Have you ever gone mushroom hunting, or searched for a four-leaf clover? Often, the trick is not to look too hard. You soften your gaze… and suddenly, something appears.

The second challenge explored seeing, or what anthropologist Anna Tsing calls The Art of Noticing. Participants were invited to attend to their surroundings differently. The workshop itself was about finding new perspectives, angles and collaborations. How might looking differently help you notice subtleties in your own work or partnerships that might otherwise fall under the radar?

By pasting small eyes throughout the Nhow hotel in central Rotterdam, we invited participants to notice what usually goes unnoticed.

Listening

The third challenge asked participants to gently disrupt their habits of perception through the practice of Deep Listening. Working toward change means working with people — each with their own perspectives, habits and convictions (including ourselves). Deep Listening invites us to fully attend to another person before forming our own response.

Listening deeply is a gift, and also a challenge. It creates space for shared understanding and unexpected common ground. Moderator Marsha Simons introduced this practice as a primer on the first day, giving everyone a chance to try it. The real challenge, of course, is remembering it in every interaction.

Touch

The fourth challenge related to our largest organ: the skin. On the morning of the second day, we offered a moment to ‘wash off’ lingering tensions or stuck energy from the day before. Lisa led a beautiful session reconnecting us with breath and bodily awareness, eventually activating our nervous systems through a guided body ‘wash’.

Smell

The fifth and final ‘exit ritual’ invited participants to connect with our oldest sense: smell. Closely intertwined with memory and emotion, scent has the ability to anchor experiences in the body, allowing moments to linger beyond language. We invited participants to create a ‘transition perfume’ by blending herbs and spices, while intentionally connecting a specific memory, encounter, or feeling from the workshop to that scent – something to carry with them as they stepped back into their everyday rhythms. Again, this naturally brought up stories from particpants of their existing memories and associations with the herbs and spices we had chosen, as well as possible new configurations, where these plant-kin could be implemented into transition work.

What’s next?

It was both interesting and challenging to develop a program within the program — one that gently redirected attention toward the wisdom and intelligence of the body, beyond the cerebral. While some participants skipped the exercises altogether, others asked for them to become even more central to future workshops, contemplating how conversations mightbeen different if the smelling of lavendar was performed before each of us would speak. This tension felt like an important lesson: embodied practices ask for time, vulnerability, and a slowing down that doesn’t always sit easily within professional settings.
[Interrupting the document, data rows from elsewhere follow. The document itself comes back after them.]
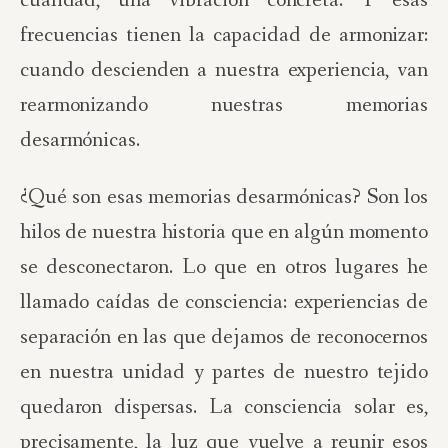
cualidad, una vibración concreta. Y esas
frecuencias tienen la capacidad de armonizar:
cuando descienden a nuestra experiencia, van
rearmonizando nuestras memorias
desarmónicas.
¿Qué son esas memorias desarmónicas? Son los
hilos de nuestra historia que en algún momento
se desconectaron. Lo que en otros lugares he
llamado caídas de consciencia: experiencias de
separación en las que dejamos de reconocernos
en nuestra unidad y partes de nuestro tejido
quedaron dispersas. La consciencia solar es,
precisamente, la luz que vuelve a reunir esos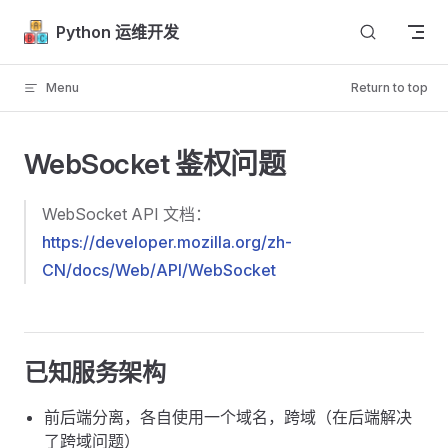
Skip to content
Python 运维开发
Menu
Return to top
WebSocket 鉴权问题
WebSocket API 文档：
https://developer.mozilla.org/zh-
CN/docs/Web/API/WebSocket
已知服务架构
前后端分离，各自使用一个域名，跨域（在后端解决
了跨域问题）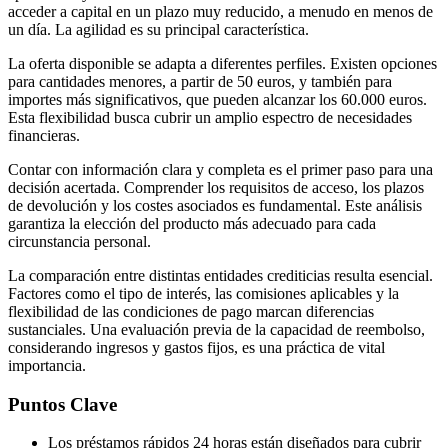
acceder a capital en un plazo muy reducido, a menudo en menos de
un día. La agilidad es su principal característica.
La oferta disponible se adapta a diferentes perfiles. Existen opciones
para cantidades menores, a partir de 50 euros, y también para
importes más significativos, que pueden alcanzar los 60.000 euros.
Esta flexibilidad busca cubrir un amplio espectro de necesidades
financieras.
Contar con información clara y completa es el primer paso para una
decisión acertada. Comprender los requisitos de acceso, los plazos
de devolución y los costes asociados es fundamental. Este análisis
garantiza la elección del producto más adecuado para cada
circunstancia personal.
La comparación entre distintas entidades crediticias resulta esencial.
Factores como el tipo de interés, las comisiones aplicables y la
flexibilidad de las condiciones de pago marcan diferencias
sustanciales. Una evaluación previa de la capacidad de reembolso,
considerando ingresos y gastos fijos, es una práctica de vital
importancia.
Puntos Clave
Los préstamos rápidos 24 horas están diseñados para cubrir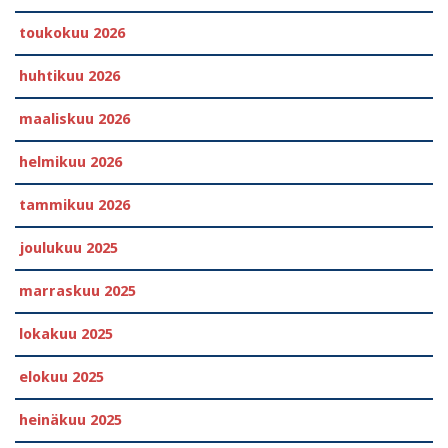
toukokuu 2026
huhtikuu 2026
maaliskuu 2026
helmikuu 2026
tammikuu 2026
joulukuu 2025
marraskuu 2025
lokakuu 2025
elokuu 2025
heinäkuu 2025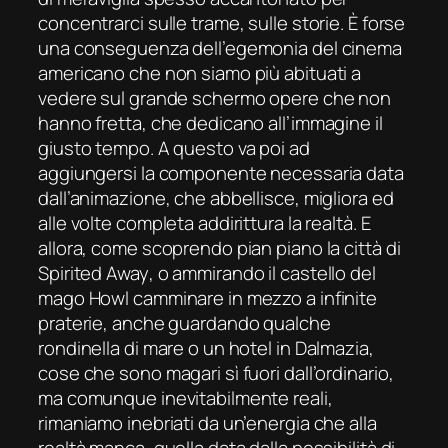
concentrarci sulle trame, sulle storie. È forse
una conseguenza dell’egemonia del cinema
americano che non siamo più abituati a
vedere sul grande schermo opere che non
hanno fretta, che dedicano all’immagine il
giusto tempo. A questo va poi ad
aggiungersi la componente necessaria data
dall’animazione, che abbellisce, migliora ed
alle volte completa addirittura la realtà. E
allora, come scoprendo pian piano la città di
Spirited Away
, o ammirando il castello del
mago Howl camminare in mezzo a infinite
praterie, anche guardando qualche
rondinella di mare o un hotel in Dalmazia,
cose che sono magari sì fuori dall’ordinario,
ma comunque inevitabilmente reali,
rimaniamo inebriati da un’energia che alla
realtà manca, quella data dalla possibilità di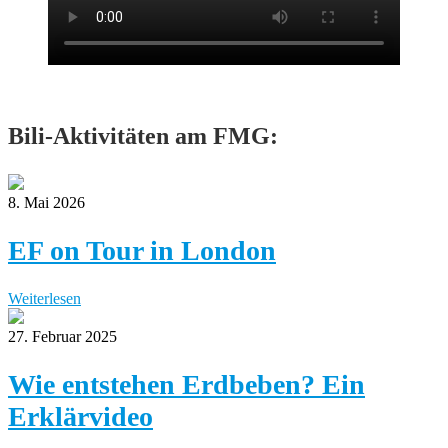
Bili-Aktivitäten am FMG:
8. Mai 2026
EF on Tour in London
Weiterlesen
27. Februar 2025
Wie entstehen Erdbeben? Ein
Erklärvideo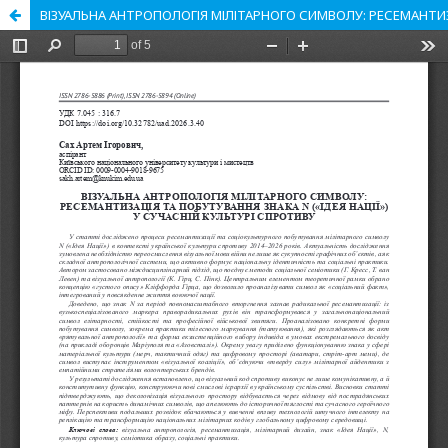
ВІЗУАЛЬНА АНТРОПОЛОГІЯ МІЛІТАРНОГО СИМВОЛУ: РЕСЕМАНТИЗА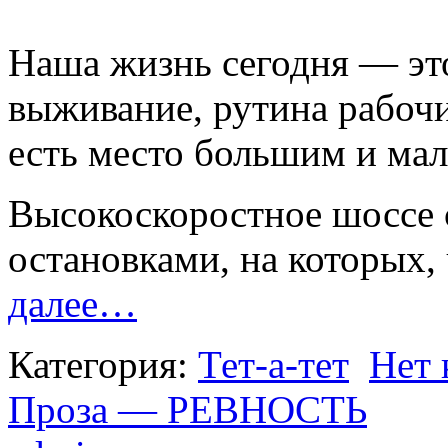
Наша жизнь сегодня — это
выживание, рутина рабочих
есть место большим и ма
Высокоскоростное шоссе
остановками, на которых,
далее…
Категория:
Тет-а-тет
Нет 
Проза — РЕВНОСТЬ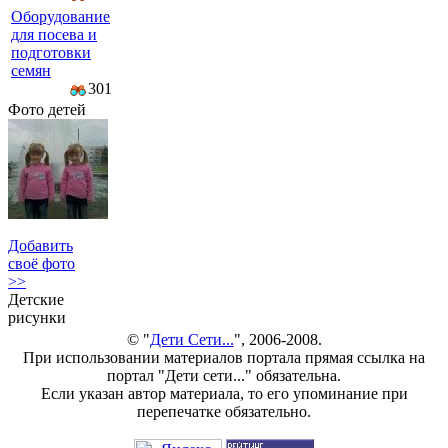
Оборудование
для посева и
подготовки
семян
301
Фото детей
Добавить
своё фото
>>
Детские
рисунки
© "
Дети Сети...
", 2006-2008.
При использовании материалов портала прямая ссылка на
портал "Дети сети..." обязательна.
Если указан автор материала, то его упоминание при
перепечатке обязательно.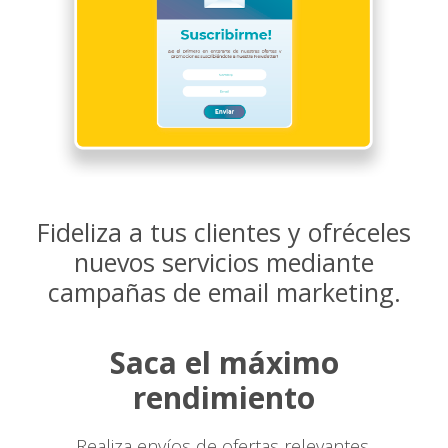
Fideliza a tus clientes y ofréceles
nuevos servicios mediante
campañas de email marketing.
Saca el máximo
rendimiento
Realiza envíos de ofertas relevantes,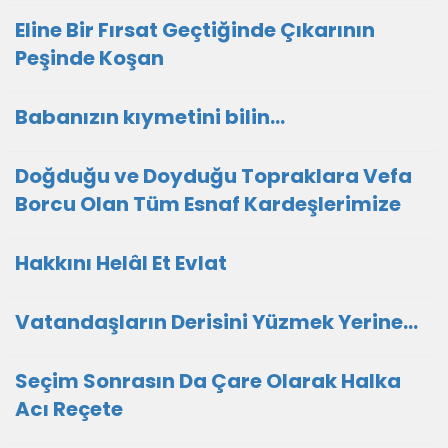
Eline Bir Fırsat Geçtiğinde Çıkarının
Peşinde Koşan
Babanızın kıymetini bilin...
Doğduğu ve Doyduğu Topraklara Vefa
Borcu Olan Tüm Esnaf Kardeşlerimize
Hakkını Helâl Et Evlat
Vatandaşların Derisini Yüzmek Yerine…
Seçim Sonrasın Da Çare Olarak Halka
Acı Reçete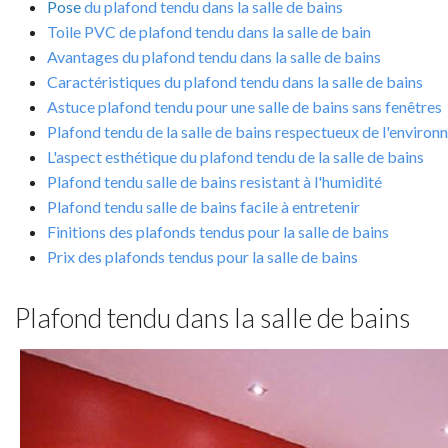
Pose
du plafond tendu dans la salle de bains
Toile PVC de plafond tendu dans la salle de bain
Avantages du plafond tendu dans la salle de bains
Caractéristiques du plafond tendu dans la salle de bains
Astuce plafond tendu pour une salle de bains sans fenêtres
Plafond tendu de la salle de bains respectueux de l'enviro
L'aspect esthétique du plafond tendu de la salle de bains
Plafond tendu salle de bains resistant à l'humidité
Plafond tendu salle de bains facile à entretenir
Finitions des plafonds tendus pour la salle de bains
Prix des plafonds tendus pour la salle de bains
Plafond tendu dans la salle de bains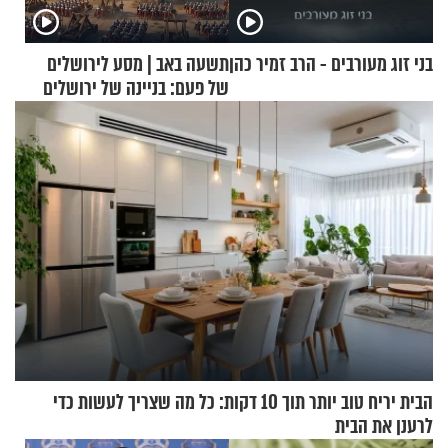
בני זוג מעורבים - הרב זמיר כהן
תשעה באב | מסע לירושלים
של פעם: בניינה של ירושלים
הבית יריח טוב יותר תוך 10 דקות: כל מה שצריך לעשות כדי
לרענן את הבית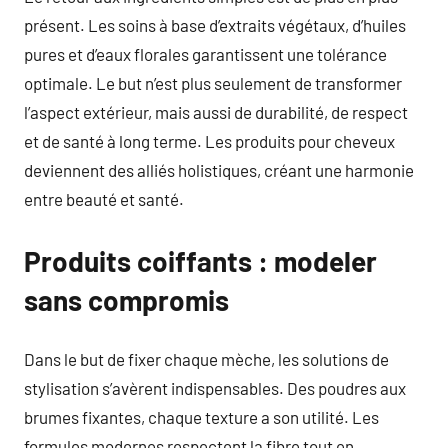
présent. Les soins à base d’extraits végétaux, d’huiles
pures et d’eaux florales garantissent une tolérance
optimale. Le but n’est plus seulement de transformer
l’aspect extérieur, mais aussi de durabilité, de respect
et de santé à long terme. Les produits pour cheveux
deviennent des alliés holistiques, créant une harmonie
entre beauté et santé.
Produits coiffants : modeler
sans compromis
Dans le but de fixer chaque mèche, les solutions de
stylisation s’avèrent indispensables. Des poudres aux
brumes fixantes, chaque texture a son utilité. Les
formules modernes respectent la fibre tout en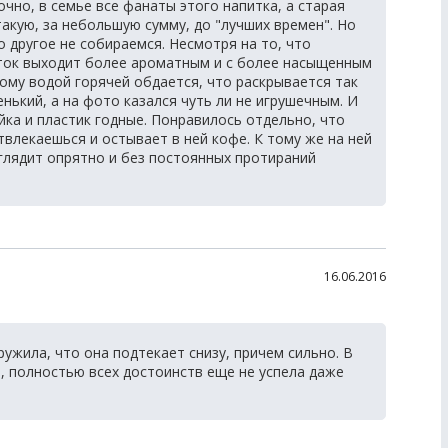
чно, в семье все фанаты этого напитка, а старая
такую, за небольшую сумму, до "лучших времен". Но
о другое не собираемся. Несмотря на то, что
иток выходит более ароматным и с более насыщенным
гому водой горячей обдается, что раскрывается так
нький, а на фото казался чуть ли не игрушечным. И
ейка и пластик годные. Понравилось отдельно, что
влекаешься и остывает в ней кофе. К тому же на ней
ыглядит опрятно и без постоянных протираний
16.06.2016
ружила, что она подтекает снизу, причем сильно. В
, полностью всех достоинств еще не успела даже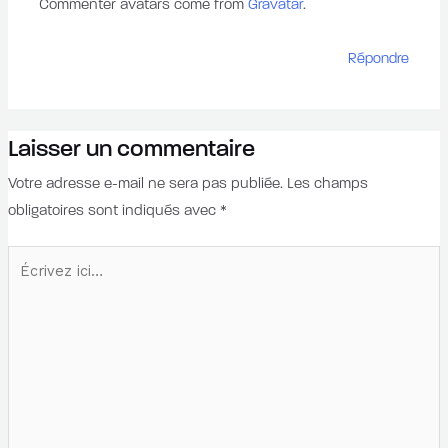
Commenter avatars come from
.
Gravatar
Répondre
Laisser un commentaire
Votre adresse e-mail ne sera pas publiée.
Les champs
obligatoires sont indiqués avec
*
Écrivez
ici…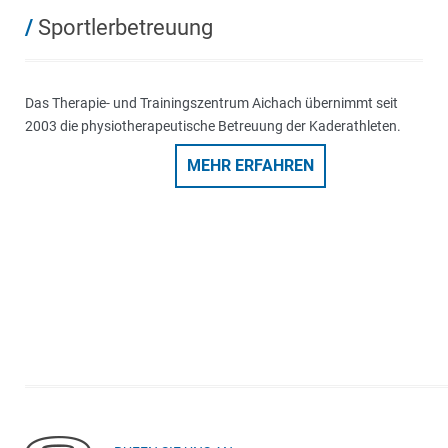
/
Sportlerbetreuung
Das Therapie- und Trainingszentrum Aichach übernimmt seit
2003 die physiotherapeutische Betreuung der Kaderathleten.
MEHR ERFAHREN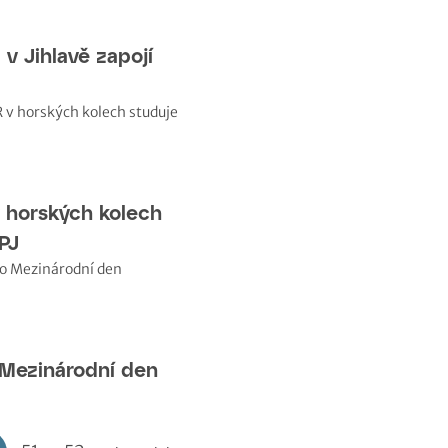
v Jihlavě zapojí
 horských kolech
PJ
 Mezinárodní den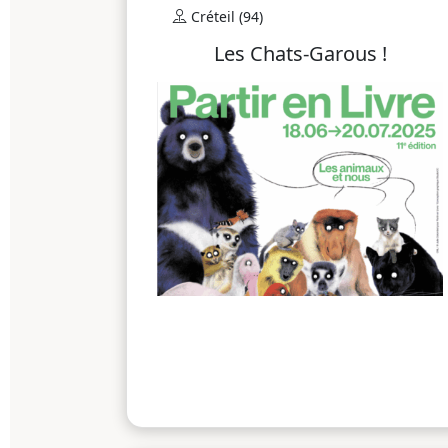
Créteil (94)
Les Chats-Garous !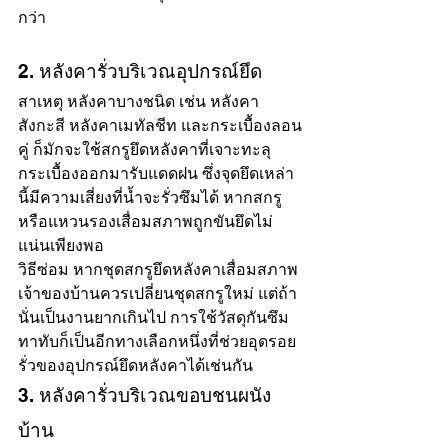
กว่า
2. หลังคารั่วบริเวณอุปกรณ์ยึด
สาเหตุ หลังคาบางชนิด เช่น หลังคา
สังกะสี หลังคาเมทัลชีท และกระเบื้องลอน
คู่ ก็มักจะใช้สกรูยึดหลังคาที่เจาะทะลุ
กระเบื้องออกมารับแดดฝน ซึ่งจุดยึดเหล่า
นี้มีความเสี่ยงที่น้ำจะรั่วซึมได้ หากสกรู
หรือแหวนรองเสื่อมสภาพถูกขันยึดไม่
แน่นเพียงพอ
วิธีซ่อม หากชุดสกรูยึดหลังคาเสื่อมสภาพ 
เจ้าของบ้านควรเปลี่ยนชุดสกรูใหม่ แต่ถ้า
นั่นเป็นงานยากเกินไป การใช้วัสดุกันซึม
ทาทับก็เป็นอีกทางเลือกหนึ่งที่ช่วยอุดรอย
รั่วของอุปกรณ์ยึดหลังคาได้เช่นกัน
3. หลังคารั่วบริเวณขอบชนผนัง
บ้าน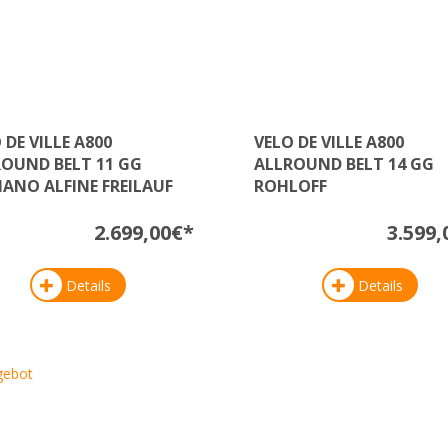
 DE VILLE A800
VELO DE VILLE A800
OUND BELT 11 GG
ALLROUND BELT 14 GG
ANO ALFINE FREILAUF
ROHLOFF
2.699,00€*
3.599,
Details
Details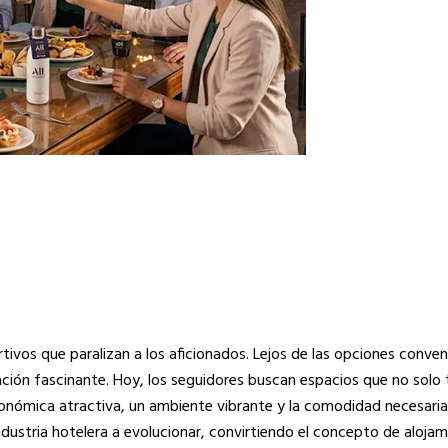
rtivos que paralizan a los aficionados. Lejos de las opciones conven
ión fascinante. Hoy, los seguidores buscan espacios que no solo 
onómica atractiva, un ambiente vibrante y la comodidad necesaria
ndustria hotelera a evolucionar, convirtiendo el concepto de aloja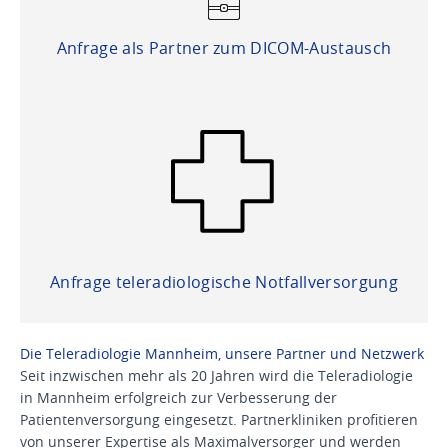
Anfrage als Partner zum DICOM-Austausch
Anfrage teleradiologische Notfallversorgung
Die Teleradiologie Mannheim, unsere Partner und Netzwerk
Seit inzwischen mehr als 20 Jahren wird die Teleradiologie
in Mannheim erfolgreich zur Verbesserung der
Patientenversorgung eingesetzt. Partnerkliniken profitieren
von unserer Expertise als Maximalversorger und werden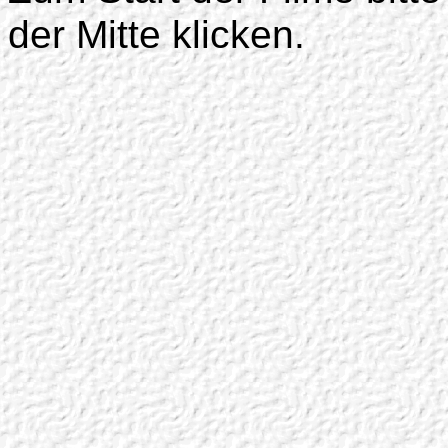
der Mitte klicken.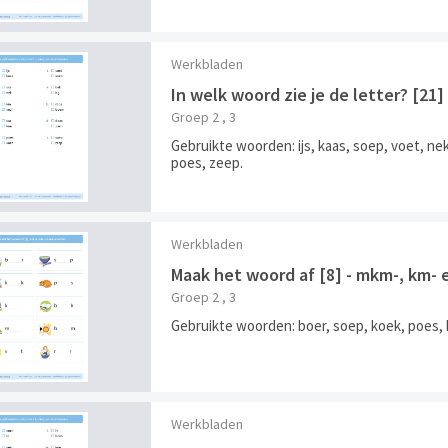
Werkbladen
In welk woord zie je de letter? [2
Groep 2 , 3
Gebruikte woorden: ijs, kaas, soep, voet, nek,
poes, zeep.
Werkbladen
Maak het woord af [8] - mkm-, km-
Groep 2 , 3
Gebruikte woorden: boer, soep, koek, poes, 
Werkbladen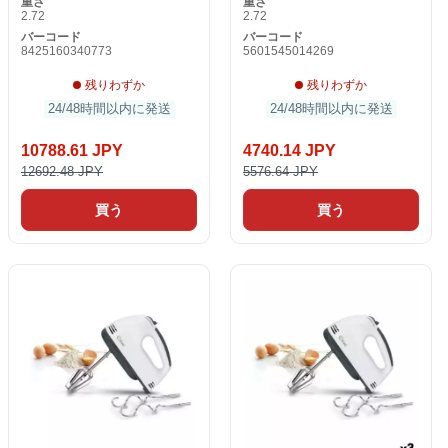
重さ
重さ
2.72
2.72
バーコード
バーコード
8425160340773
5601545014269
残りわずか
残りわずか
24/48時間以内に発送
24/48時間以内に発送
10788.61 JPY
4740.14 JPY
12692.48 JPY
5576.64 JPY
買う
買う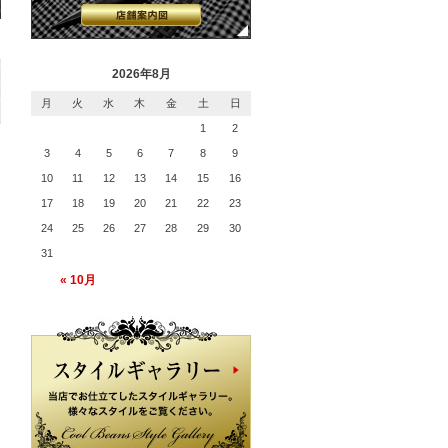
2026年8月
月
火
水
木
金
土
日
1
2
3
4
5
6
7
8
9
10
11
12
13
14
15
16
17
18
19
20
21
22
23
24
25
26
27
28
29
30
31
« 10月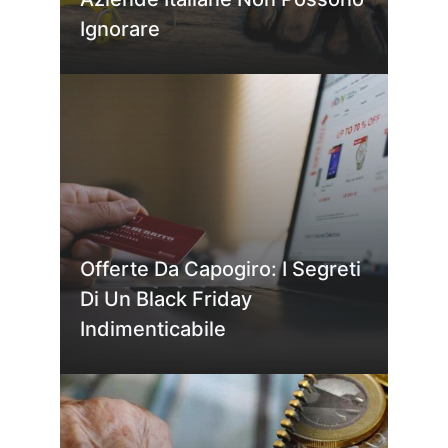
Ignorare
Offerte Da Capogiro: I Segreti
Di Un Black Friday
Indimenticabile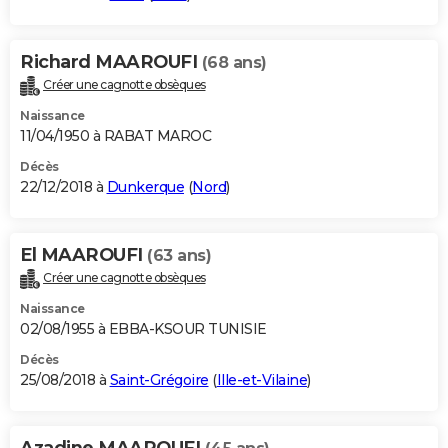
Richard MAAROUFI
(68 ans)
Créer une cagnotte obsèques
Naissance
11/04/1950 à RABAT MAROC
Décès
22/12/2018 à
Dunkerque
(
Nord
)
El MAAROUFI
(63 ans)
Créer une cagnotte obsèques
Naissance
02/08/1955 à EBBA-KSOUR TUNISIE
Décès
25/08/2018 à
Saint-Grégoire
(
Ille-et-Vilaine
)
Azadine MAAROUFI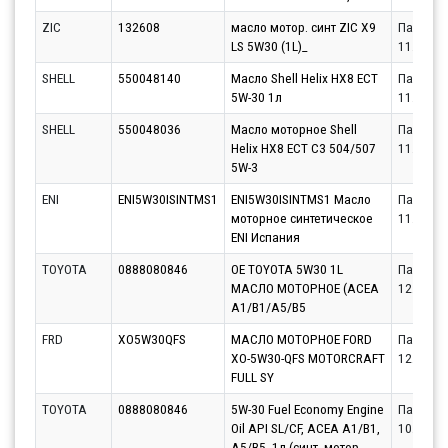
ZIC
132608
масло мотор. синт ZIC X9
Партнёр
LS 5W30 (1L)_
11.08.20
SHELL
550048140
Масло Shell Helix HX8 ECT
Партнёр
5W-30 1л
11.08.20
SHELL
550048036
Масло моторное Shell
Партнёр
Helix HX8 ECT C3 504/507
11.08.20
5W-3
ENI
ENI5W30ISINTMS1
ENI5W30ISINTMS1 Масло
Партнёр
моторное синтетическое
11.08.20
ENI Испания
TOYOTA
0888080846
OE TOYOTA 5W30 1L
Партнёр
МАСЛО МОТОРНОЕ (ACEA
12.08.20
A1/B1/A5/B5
FRD
XO5W30QFS
МАСЛО МОТОРНОЕ FORD
Партнёр
XO-5W30-QFS MOTORCRAFT
12.08.20
FULL SY
TOYOTA
0888080846
5W-30 Fuel Economy Engine
Партнёр
Oil API SL/CF, ACEA A1/B1,
10.08.20
A5/B5, 1л (синт. мотор.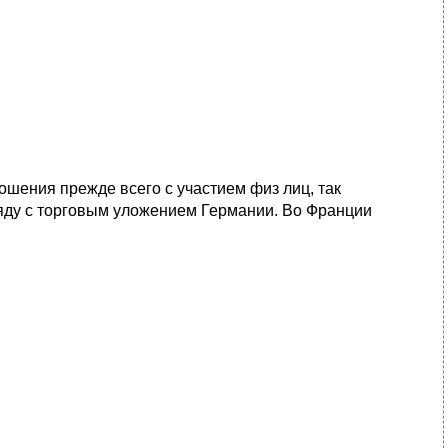
шения прежде всего с участием физ лиц, так
яду с торговым уложением Германии. Во Франции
A regenerative economy places the well-being of the Earth and all its living beings before growth and profit. As we make both big and small shifts in this direction, it becomes important to recognize value systems beyond the monetary. When we pay attention to the ways we are in relation — how our bodies are rooted in a wider ecological web — we become more inclined to fight for non-destructive system change, where the reward isn’t financial.